WHAT YOU NEED TO DO: Return all of the entries below, word for word. Omit each picture.

PROVIDED DATA:
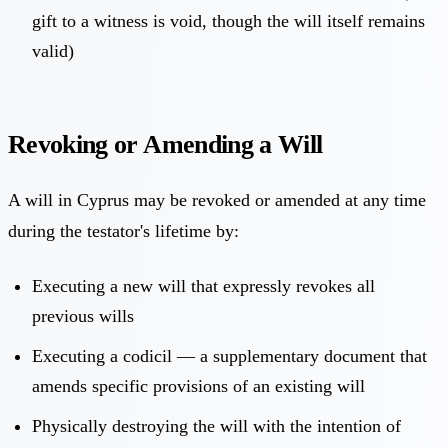
gift to a witness is void, though the will itself remains
valid)
Revoking or Amending a Will
A will in Cyprus may be revoked or amended at any time
during the testator's lifetime by:
Executing a new will that expressly revokes all
previous wills
Executing a codicil — a supplementary document that
amends specific provisions of an existing will
Physically destroying the will with the intention of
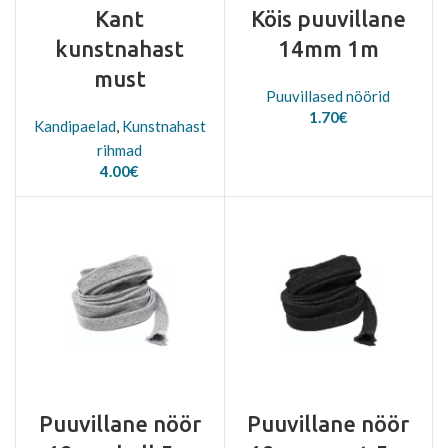
Kant
Köis puuvillane
kunstnahast
14mm 1m
must
Puuvillased nöörid
1.70
€
Kandipaelad
,
Kunstnahast
rihmad
4.00
€
Puuvillane nöör
Puuvillane nöör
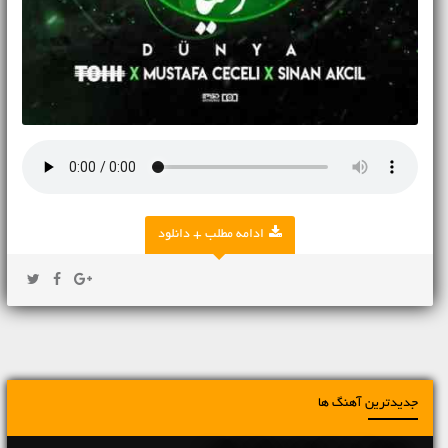
ادامه مطلب + دانلود
جدیدترین آهنگ ها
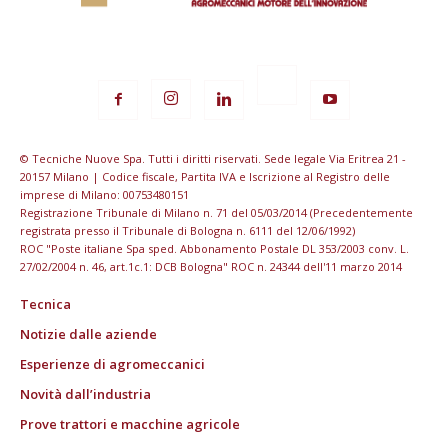
© Tecniche Nuove Spa. Tutti i diritti riservati. Sede legale Via Eritrea 21 -
20157 Milano | Codice fiscale, Partita IVA e Iscrizione al Registro delle
imprese di Milano: 00753480151
Registrazione Tribunale di Milano n. 71 del 05/03/2014 (Precedentemente
registrata presso il Tribunale di Bologna n. 6111 del 12/06/1992)
ROC "Poste italiane Spa sped. Abbonamento Postale DL 353/2003 conv. L.
27/02/2004 n. 46, art.1c.1: DCB Bologna" ROC n. 24344 dell'11 marzo 2014
Tecnica
Notizie dalle aziende
Esperienze di agromeccanici
Novità dall’industria
Prove trattori e macchine agricole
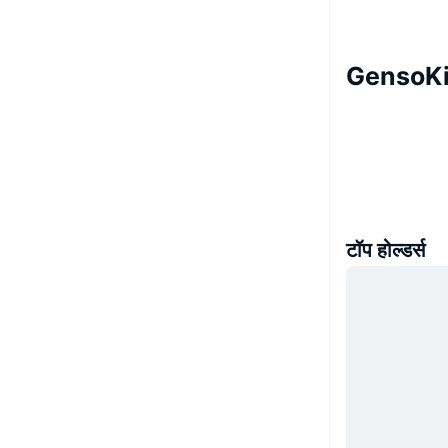
GensoKi
टॉप होल्डर्स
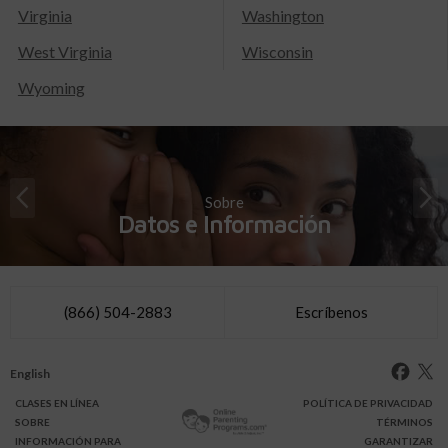
Virginia
Washington
West Virginia
Wisconsin
Wyoming
Sobre
Datos e Información
(866) 504-2883
Escríbenos
English
CLASES
EN LÍNEA
POLÍTICA DE PRIVACIDAD
SOBRE
TÉRMINOS
INFO
RMACIÓN
PARA
GARANTIZAR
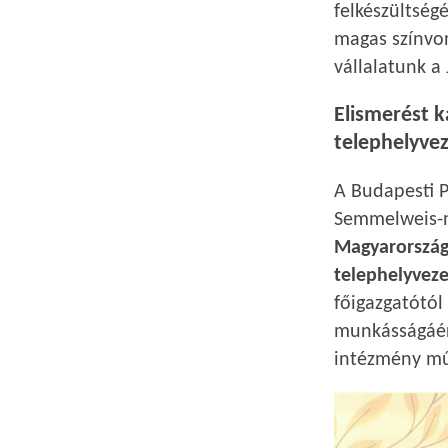
felkészültség
magas színvon
vállalatunk a
Elismerést k
telephelyvez
A Budapesti P
Semmelweis-
Magyarország 
telephelyveze
főigazgatótól
munkásságáért
intézmény mű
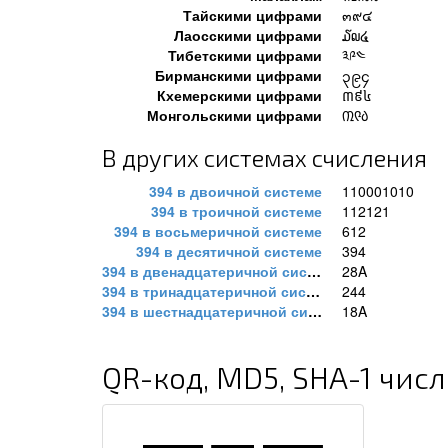
Тайскими цифрами
๓๙๔
Лаосскими цифрами
໓໙໔
Тибетскими цифрами
༣༩༤
Бирманскими цифрами
၃၉၄
Кхемерскими цифрами
៣៩៤
Монгольскими цифрами
᠓᠙᠔
В других системах счисления
394 в двоичной системе
110001010
394 в троичной системе
112121
394 в восьмеричной системе
612
394 в десятичной системе
394
394 в двенадцатеричной системе
28A
394 в тринадцатеричной системе
244
394 в шестнадцатеричной системе
18A
QR-код, MD5, SHA-1 числ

TASK RESPONSE:
gift to a witness is void, though the will itself remains
valid)
Revoking or Amending a Will
A will in Cyprus may be revoked or amended at any time
during the testator's lifetime by:
Executing a new will that expressly revokes all
previous wills
Executing a codicil — a supplementary document that
amends specific provisions of an existing will
Physically destroying the will with the intention of
Kant
Köis puuvillane
kunstnahast
14mm 1m
must
Puuvillased nöörid
1.70
€
Kandipaelad
,
Kunstnahast
rihmad
4.00
€
Puuvillane nöör
Puuvillane nöör
ادامه مطلب + دانلود
جدیدترین آهنگ ها
© Tecniche Nuove Spa. Tutti i diritti riservati. Sede legale Via Eritrea 21 -
20157 Milano | Codice fiscale, Partita IVA e Iscrizione al Registro delle
imprese di Milano: 00753480151
Registrazione Tribunale di Milano n. 71 del 05/03/2014 (Precedentemente
registrata presso il Tribunale di Bologna n. 6111 del 12/06/1992)
ROC "Poste italiane Spa sped. Abbonamento Postale DL 353/2003 conv. L.
27/02/2004 n. 46, art.1c.1: DCB Bologna" ROC n. 24344 dell'11 marzo 2014
Tecnica
Notizie dalle aziende
Esperienze di agromeccanici
Novità dall’industria
Prove trattori e macchine agricole
GensoKi
टॉप होल्डर्स
Virginia
Washington
West Virginia
Wisconsin
Wyoming
Sobre
Datos e Información
(866) 504-2883
Escríbenos
English
CLASES
EN LÍNEA
POLÍTICA DE PRIVACIDAD
SOBRE
TÉRMINOS
INFO
RMACIÓN
PARA
GARANTIZAR
felkészültség
magas színvon
vállalatunk a
Elismerést k
telephelyvez
A Budapesti P
Semmelweis-
Magyarország 
telephelyveze
főigazgatótól
munkásságáért
intézmény mű
Тайскими цифрами
๓๙๔
Лаосскими цифрами
໓໙໔
Тибетскими цифрами
༣༩༤
Бирманскими цифрами
၃၉၄
Кхемерскими цифрами
៣៩៤
Монгольскими цифрами
᠓᠙᠔
В других системах счисления
394 в двоичной системе
110001010
394 в троичной системе
112121
394 в восьмеричной системе
612
394 в десятичной системе
394
394 в двенадцатеричной системе
28A
394 в тринадцатеричной системе
244
394 в шестнадцатеричной системе
18A
QR-код, MD5, SHA-1 числ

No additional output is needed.